**DATA TO PROCESS**:
┄┄┄┄┄┄

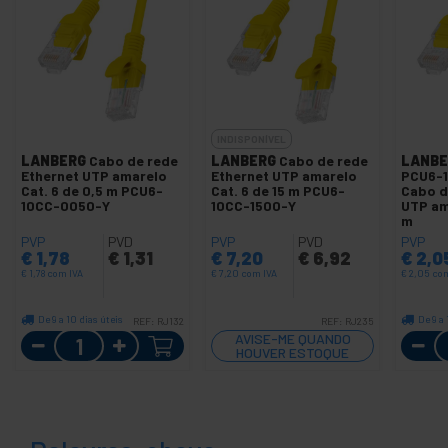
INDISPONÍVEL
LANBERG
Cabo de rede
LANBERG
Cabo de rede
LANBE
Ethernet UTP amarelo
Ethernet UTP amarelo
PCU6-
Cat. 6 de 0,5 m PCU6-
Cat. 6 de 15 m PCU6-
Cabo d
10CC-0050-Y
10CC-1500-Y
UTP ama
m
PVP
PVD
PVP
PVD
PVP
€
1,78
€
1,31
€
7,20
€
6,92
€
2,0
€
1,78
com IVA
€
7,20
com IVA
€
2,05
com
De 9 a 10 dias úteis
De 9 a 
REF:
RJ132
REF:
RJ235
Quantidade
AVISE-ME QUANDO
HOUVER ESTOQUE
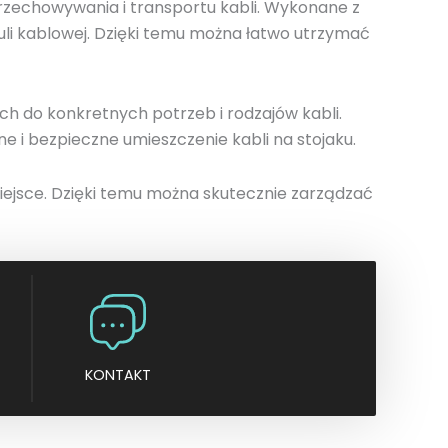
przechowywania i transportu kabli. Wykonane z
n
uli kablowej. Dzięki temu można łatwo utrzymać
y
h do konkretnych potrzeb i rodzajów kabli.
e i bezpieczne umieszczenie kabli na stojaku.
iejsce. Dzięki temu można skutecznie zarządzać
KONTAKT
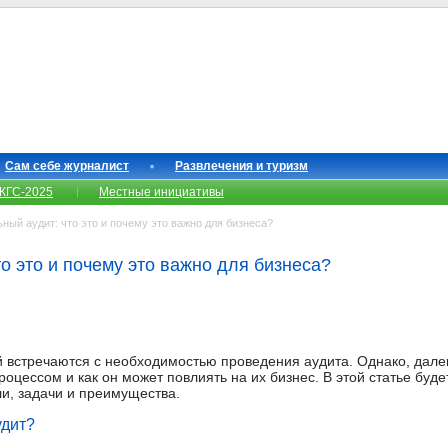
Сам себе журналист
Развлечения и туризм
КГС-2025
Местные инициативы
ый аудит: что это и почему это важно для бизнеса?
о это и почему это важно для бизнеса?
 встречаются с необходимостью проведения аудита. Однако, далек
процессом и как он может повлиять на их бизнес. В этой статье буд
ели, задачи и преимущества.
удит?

┄┄┄┄┄┄

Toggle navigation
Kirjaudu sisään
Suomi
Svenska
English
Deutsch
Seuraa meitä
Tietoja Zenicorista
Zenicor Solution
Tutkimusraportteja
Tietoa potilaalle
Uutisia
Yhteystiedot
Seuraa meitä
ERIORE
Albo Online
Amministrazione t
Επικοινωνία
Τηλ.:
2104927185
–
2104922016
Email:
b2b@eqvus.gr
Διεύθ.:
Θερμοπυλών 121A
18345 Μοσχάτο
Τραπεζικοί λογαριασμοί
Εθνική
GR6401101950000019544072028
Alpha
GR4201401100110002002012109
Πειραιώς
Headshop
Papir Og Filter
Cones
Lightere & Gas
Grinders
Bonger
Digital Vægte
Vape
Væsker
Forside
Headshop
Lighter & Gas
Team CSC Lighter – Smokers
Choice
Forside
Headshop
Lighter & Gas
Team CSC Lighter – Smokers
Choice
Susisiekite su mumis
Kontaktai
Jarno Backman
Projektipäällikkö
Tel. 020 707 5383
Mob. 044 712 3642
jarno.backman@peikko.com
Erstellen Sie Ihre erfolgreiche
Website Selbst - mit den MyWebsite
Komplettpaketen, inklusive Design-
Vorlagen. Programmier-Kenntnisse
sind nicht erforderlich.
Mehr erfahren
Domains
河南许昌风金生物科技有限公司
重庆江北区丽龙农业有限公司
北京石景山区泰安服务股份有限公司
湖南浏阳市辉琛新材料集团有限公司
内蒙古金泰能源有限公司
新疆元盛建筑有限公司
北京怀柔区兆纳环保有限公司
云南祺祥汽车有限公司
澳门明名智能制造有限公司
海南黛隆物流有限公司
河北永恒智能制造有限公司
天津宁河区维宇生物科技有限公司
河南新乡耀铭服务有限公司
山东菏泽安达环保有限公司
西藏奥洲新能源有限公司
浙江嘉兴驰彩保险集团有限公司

┄┄┄┄┄┄

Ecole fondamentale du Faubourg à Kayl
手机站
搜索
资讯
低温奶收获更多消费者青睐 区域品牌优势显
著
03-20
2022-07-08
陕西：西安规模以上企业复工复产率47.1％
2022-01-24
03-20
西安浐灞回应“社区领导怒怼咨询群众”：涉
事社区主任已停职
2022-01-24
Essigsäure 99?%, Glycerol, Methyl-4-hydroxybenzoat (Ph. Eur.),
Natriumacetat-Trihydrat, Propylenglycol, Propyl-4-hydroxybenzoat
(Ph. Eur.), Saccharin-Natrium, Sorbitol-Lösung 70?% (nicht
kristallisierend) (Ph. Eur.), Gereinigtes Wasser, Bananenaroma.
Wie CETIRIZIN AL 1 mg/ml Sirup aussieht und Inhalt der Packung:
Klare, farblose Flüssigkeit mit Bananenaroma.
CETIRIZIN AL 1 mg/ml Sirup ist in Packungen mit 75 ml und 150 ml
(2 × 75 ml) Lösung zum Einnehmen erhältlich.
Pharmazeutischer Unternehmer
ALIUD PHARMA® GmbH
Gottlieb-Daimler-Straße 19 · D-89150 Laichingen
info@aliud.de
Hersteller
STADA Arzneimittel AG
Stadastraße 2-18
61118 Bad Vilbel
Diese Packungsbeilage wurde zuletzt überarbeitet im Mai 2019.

┄┄┄┄┄┄

**WORK REQUEST**: Copy out every line of the material above that contains the string "почему".

**ANSWER TO THIS EXERCISE**:
ый аудит: что это и почему это важно для бизнеса?
о это и почему это важно для бизнеса?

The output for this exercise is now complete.